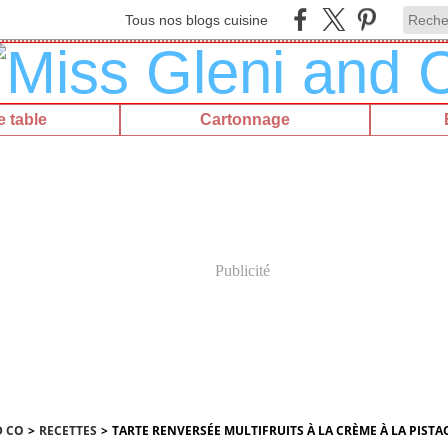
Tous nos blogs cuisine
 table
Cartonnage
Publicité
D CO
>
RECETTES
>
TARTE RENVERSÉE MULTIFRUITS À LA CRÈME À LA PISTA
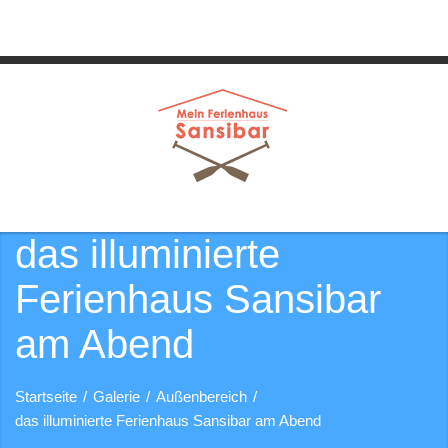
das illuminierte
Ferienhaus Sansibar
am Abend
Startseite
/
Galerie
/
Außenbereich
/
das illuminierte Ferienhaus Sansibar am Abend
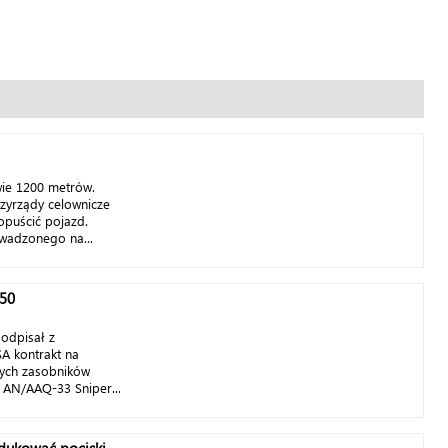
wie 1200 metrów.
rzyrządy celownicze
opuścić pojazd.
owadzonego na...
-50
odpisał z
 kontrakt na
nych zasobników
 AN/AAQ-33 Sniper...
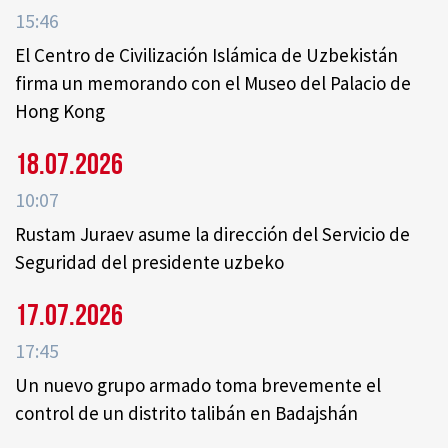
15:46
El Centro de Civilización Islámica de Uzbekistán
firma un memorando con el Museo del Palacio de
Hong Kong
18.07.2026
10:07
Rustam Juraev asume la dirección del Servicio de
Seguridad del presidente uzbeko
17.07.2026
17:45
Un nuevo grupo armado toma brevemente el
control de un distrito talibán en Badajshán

+ + +

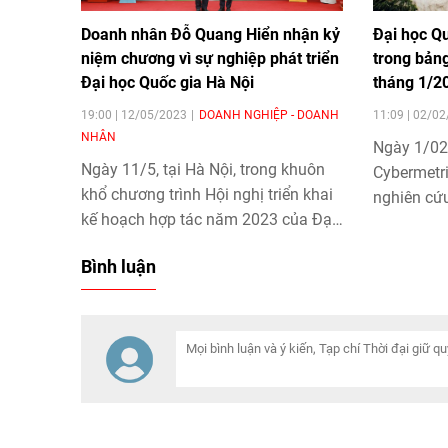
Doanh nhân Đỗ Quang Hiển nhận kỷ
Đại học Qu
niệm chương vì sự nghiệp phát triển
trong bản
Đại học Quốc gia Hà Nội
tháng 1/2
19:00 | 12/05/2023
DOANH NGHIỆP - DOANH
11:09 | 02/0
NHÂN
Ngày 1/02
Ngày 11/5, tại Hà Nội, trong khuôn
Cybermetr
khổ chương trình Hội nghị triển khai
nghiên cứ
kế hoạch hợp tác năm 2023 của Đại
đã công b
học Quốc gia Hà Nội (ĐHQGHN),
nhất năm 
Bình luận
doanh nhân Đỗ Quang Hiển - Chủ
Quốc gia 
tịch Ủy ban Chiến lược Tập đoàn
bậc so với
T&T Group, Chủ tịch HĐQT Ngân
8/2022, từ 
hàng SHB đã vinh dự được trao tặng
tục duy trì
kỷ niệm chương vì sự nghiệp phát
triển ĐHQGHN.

+ + +

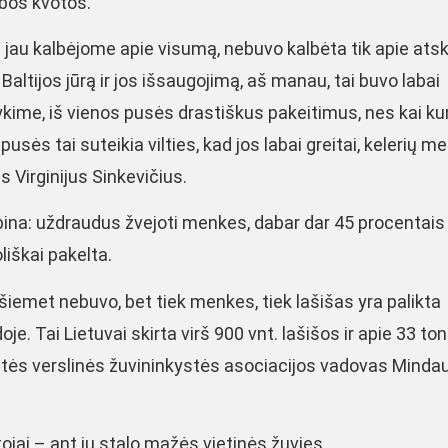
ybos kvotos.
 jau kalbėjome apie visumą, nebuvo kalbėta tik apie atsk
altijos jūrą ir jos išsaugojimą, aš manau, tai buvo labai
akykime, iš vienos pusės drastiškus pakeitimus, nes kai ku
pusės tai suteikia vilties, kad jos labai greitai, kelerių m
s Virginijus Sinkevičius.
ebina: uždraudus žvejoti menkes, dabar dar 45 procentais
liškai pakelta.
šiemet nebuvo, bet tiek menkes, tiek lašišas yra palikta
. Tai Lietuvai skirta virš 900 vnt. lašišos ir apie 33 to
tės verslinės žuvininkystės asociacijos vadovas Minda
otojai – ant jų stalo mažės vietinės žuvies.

+ + +

WHAT THE TASK REQUIRES: Above are the records; from them, give again exactly the lines from the one containing "doanh nhân Đỗ Quang Hiển - Chủ" through the one containing "triển ĐHQGHN.", both included.

WRITTEN ANSWER:
doanh nhân Đỗ Quang Hiển - Chủ
Quốc gia 
tịch Ủy ban Chiến lược Tập đoàn
bậc so với
T&T Group, Chủ tịch HĐQT Ngân
8/2022, từ 
hàng SHB đã vinh dự được trao tặng
tục duy trì
kỷ niệm chương vì sự nghiệp phát
triển ĐHQGHN.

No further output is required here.